My experience with food insecurity and spreading information to my immediate friend group inspired me to advocate for other students that may be in the same position but who don’t know the resources available to them. I joined the Basic Needs Security Committee at UC Berkeley, a student group that combats hunger, malnourishment, and homelessness on campus. Currently, 39 percent of undergraduate and 23 percent of graduate students on my campus are food insecure. The use of our campus food pantry has grown exponentially in the past months,  thanks to increased awareness of these resources and our new, convenient on-campus location. We had 1,429 visits in February, demonstrating the need for such supplemental programs.

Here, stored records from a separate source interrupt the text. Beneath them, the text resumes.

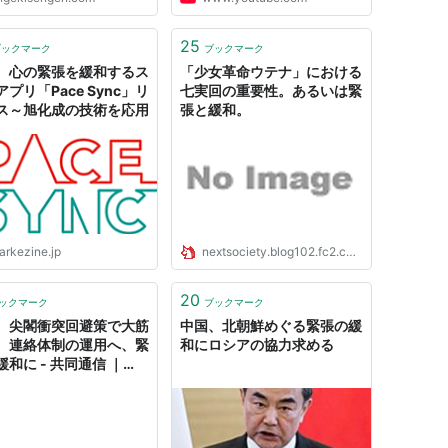
25
ブックマーク
ブックマーク
、心の緊張を緩和するス
「少女革命ウテナ」における
プリ「Pace Sync」リ
七実回の重要性。あるいは緊
ス～旭化成の技術を応用
張と緩和。
arkezine.jp
nextsociety.blog102.fc2.com
20
ックマーク
ブックマーク
、尖閣衝突回避策で大筋
中国、北朝鮮めぐる緊張の緩
 連絡体制の運用へ、緊
和にロシアの協力求める
和に - 共同通信 ｜
kiji is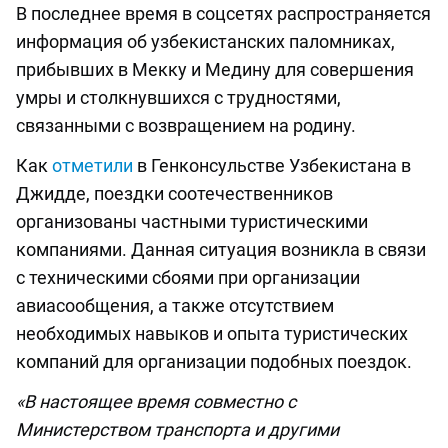
В последнее время в соцсетях распространяется
информация об узбекистанских паломниках,
прибывших в Мекку и Медину для совершения
умры и столкнувшихся с трудностями,
связанными с возвращением на родину.
Как
отметили
в Генконсульстве Узбекистана в
Джидде, поездки соотечественников
организованы частными туристическими
компаниями. Данная ситуация возникла в связи
с техническими сбоями при организации
авиасообщения, а также отсутствием
необходимых навыков и опыта туристических
компаний для организации подобных поездок.
«В настоящее время совместно с
Министерством транспорта и другими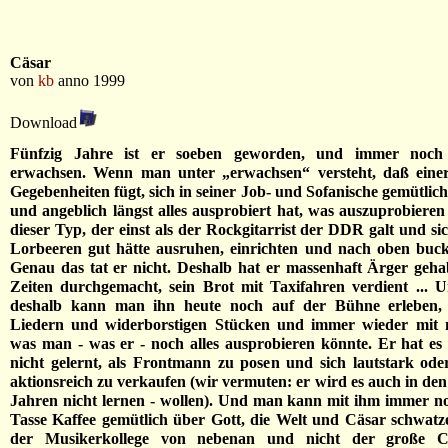
Cäsar
von
kb
anno 1999
Download
Fünfzig Jahre ist er soeben geworden, und immer noch 
erwachsen. Wenn man unter „erwachsen“ versteht, daß einer 
Gegebenheiten fügt, sich in seiner Job- und Sofanische gemütlich
und angeblich längst alles ausprobiert hat, was auszuprobieren 
dieser Typ, der einst als der Rockgitarrist der DDR galt und si
Lorbeeren gut hätte ausruhen, einrichten und nach oben buc
Genau das tat er nicht. Deshalb hat er massenhaft Ärger gehab
Zeiten durchgemacht, sein Brot mit Taxifahren verdient ... Un
deshalb kann man ihn heute noch auf der Bühne erleben, 
Liedern und widerborstigen Stücken und immer wieder mit 
was man - was er - noch alles ausprobieren könnte. Er hat e
nicht gelernt, als Frontmann zu posen und sich lautstark ode
aktionsreich zu verkaufen (wir vermuten: er wird es auch in den
Jahren nicht lernen - wollen). Und man kann mit ihm immer no
Tasse Kaffee gemütlich über Gott, die Welt und Cäsar schwatze
der Musikerkollege von nebenan und nicht der große Cä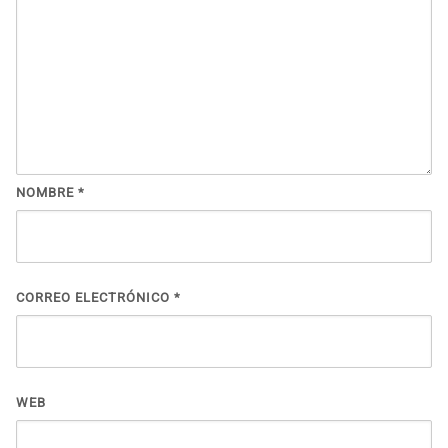
NOMBRE
*
CORREO ELECTRÓNICO
*
WEB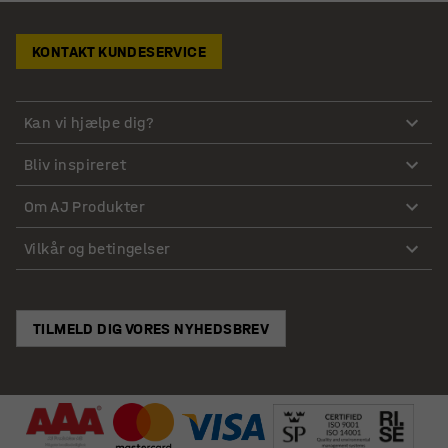
KONTAKT KUNDESERVICE
Kan vi hjælpe dig?
Bliv inspireret
Om AJ Produkter
Vilkår og betingelser
TILMELD DIG VORES NYHEDSBREV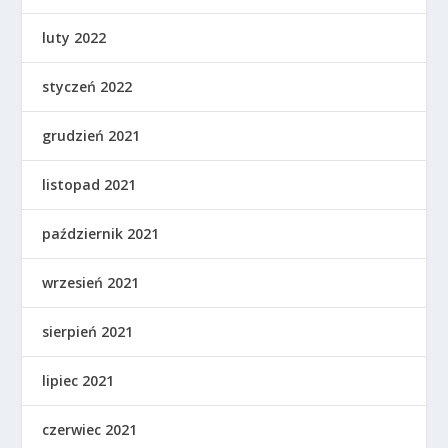
luty 2022
styczeń 2022
grudzień 2021
listopad 2021
październik 2021
wrzesień 2021
sierpień 2021
lipiec 2021
czerwiec 2021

Although CalFresh has tremendous potential to help struggling students, there are imperfections in the program. Oftentimes, high-need students face challenges getting approved and enrolled, which prolongs their lack of access to food security. I support legislation that helps to remove those barriers, and creates a wider range of access to students who sacrifice nutrition for education. Two bills currently in the California State Assembly, AB 214 and AB 453, introduced in this legislative session, provide critical foundations for fostering a more food secure community on California’s college campuses. I for one, am thrilled to now be able to focus on my education and not worry about how or when I’ll eat next.

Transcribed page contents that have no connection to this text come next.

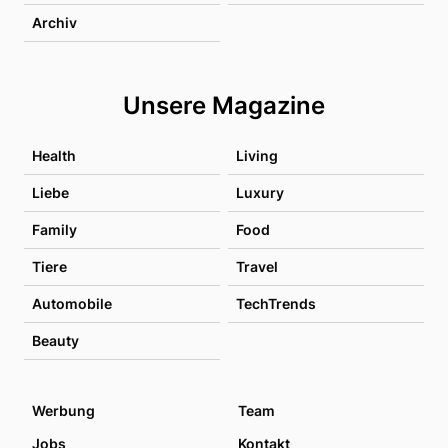
Archiv
Unsere Magazine
Health
Living
Liebe
Luxury
Family
Food
Tiere
Travel
Automobile
TechTrends
Beauty
Werbung
Team
Jobs
Kontakt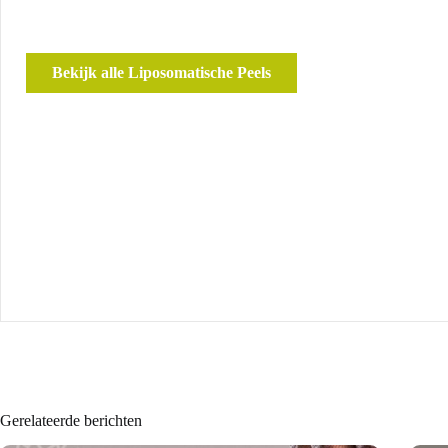
Bekijk alle Liposomatische Peels
Gerelateerde berichten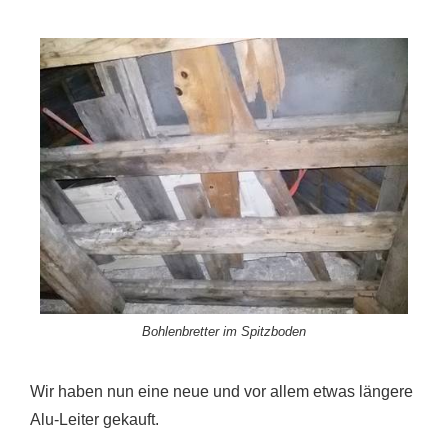
Bohlenbretter im Spitzboden
Wir haben nun eine neue und vor allem etwas längere
Alu-Leiter gekauft.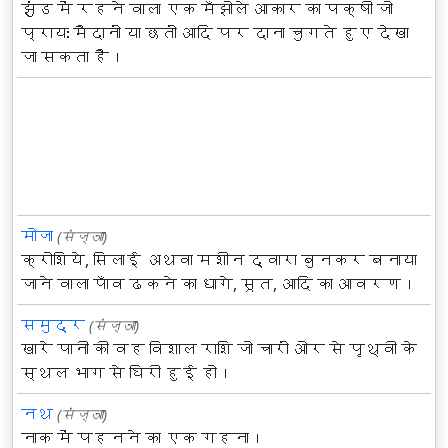
झुंड में रहने वाला एक मँझोले आकार का पक्षी जो
प्रायः मैदानों या छतों आदि पर दाना चुगते हुए देखा
जा सकता है।
मोजा
(संज्ञा)
क्रोशिये, सिलाई अथवा मशीन द्वारा बुनकर बनाया
जाने वाला पाँव ढकने का धागे, सूत, आदि का आवरण।
समुद्र
(संज्ञा)
खारे पानी की वह विशाल राशि जो चारों ओर से पृथ्वी के
स्थल भाग से घिरी हुई हो।
नथ
(संज्ञा)
नाक में पहनने का एक गहना।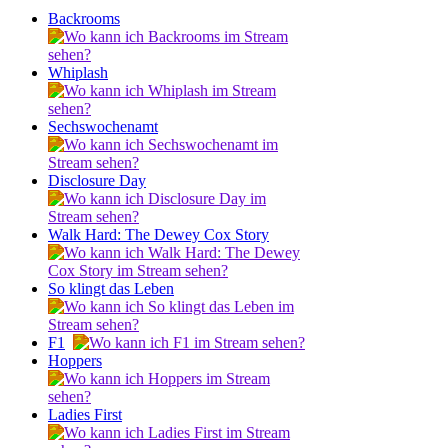
Backrooms
Whiplash
Sechswochenamt
Disclosure Day
Walk Hard: The Dewey Cox Story
So klingt das Leben
F1
Hoppers
Ladies First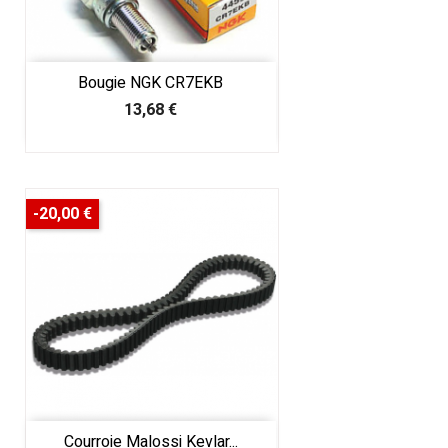
Bougie NGK CR7EKB
Prix
13,68 €
-20,00 €
Courroie Malossi Kevlar...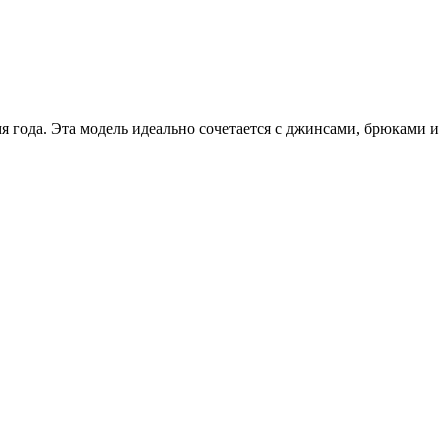
я года. Эта модель идеально сочетается с джинсами, брюками и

Emily, UC BerkeleyGeneral-Emily-Graphic copy
Food insecurity impacts a striking number of students on college campuses, particularly in California. In the University of California system alone, almost half – 48 percent – of all undergraduate students and a quarter of all graduate students are food insecure. This means that one in every two undergraduate student eats a reduced quality and/or quantity diet, mostly due to an inability to purchase foods. As a public health graduate student and a member of the UC Berkeley Basic Needs Security Committee, I believe that access to food is a fundamental human right. When this necessity is threatened or revoked, we cannot expect students to excel academically – let alone graduate, balance a full course load, work, pay rent, and be successful when they enter the workforce.

There are many efforts on college campuses to address food insecurity, including food pantries and meal point donations. However, these don’t address the underlying root causes of food insecurity, such as the inability to select and purchase foods due to affordability. CalFresh, California’s food assistance program, is by far the most impactful way of addressing food insecurity. Through my work I have spoken with a number of students, and analyzed surveys of many more, to understand their experiences with food insecurity. Those who receive CalFresh speak about its ability to lift them out of food insecurity, allowing them to flourish in school and maintain physical and mental health. Those who do not receive CalFresh experience barriers to signing up, including complex applications with documentation requirements that the average students cannot meet.

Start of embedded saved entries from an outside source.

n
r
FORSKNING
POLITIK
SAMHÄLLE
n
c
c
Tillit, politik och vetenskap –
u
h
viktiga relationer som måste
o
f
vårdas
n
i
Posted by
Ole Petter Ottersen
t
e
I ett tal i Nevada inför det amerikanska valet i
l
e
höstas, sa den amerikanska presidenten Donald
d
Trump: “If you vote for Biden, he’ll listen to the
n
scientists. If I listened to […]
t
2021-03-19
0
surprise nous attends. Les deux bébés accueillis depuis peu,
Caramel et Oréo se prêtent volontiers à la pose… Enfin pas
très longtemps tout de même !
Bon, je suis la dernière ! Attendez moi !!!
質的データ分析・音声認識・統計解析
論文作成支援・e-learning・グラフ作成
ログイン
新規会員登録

I recently spoke with one student who exclusively shops for food at a dollar store. When we first met he only had a package of granola bars for the day. He has experienced homelessness as well, and is struggling to make ends meet. Even though he is beginning the process of applying for CalFresh, the complicated application process is preventing him from immediate food security. A more accessible application and an option to buy food with CalFresh dollars on campus would be hugely helpful for him, and for the other tens of thousands of students who are food insecure.

The face of food insecurity is diverse and widespread. I am a successful graduate student at a top university, and I attribute much of my success to the fact that I am a CalFresh recipient. Without the extra $200 to spend on food each month, I would certainly struggle to pay my rent while juggling a full course load, doing my research, and working two jobs.

Students who are food insecure are negatively impacted physically, emotionally, and academically. There is no question in my mind that continuing to find ways to simplify CalFresh access is a necessary step toward supporting our students, and I am proud to support our legislature’s efforts this year to do just that.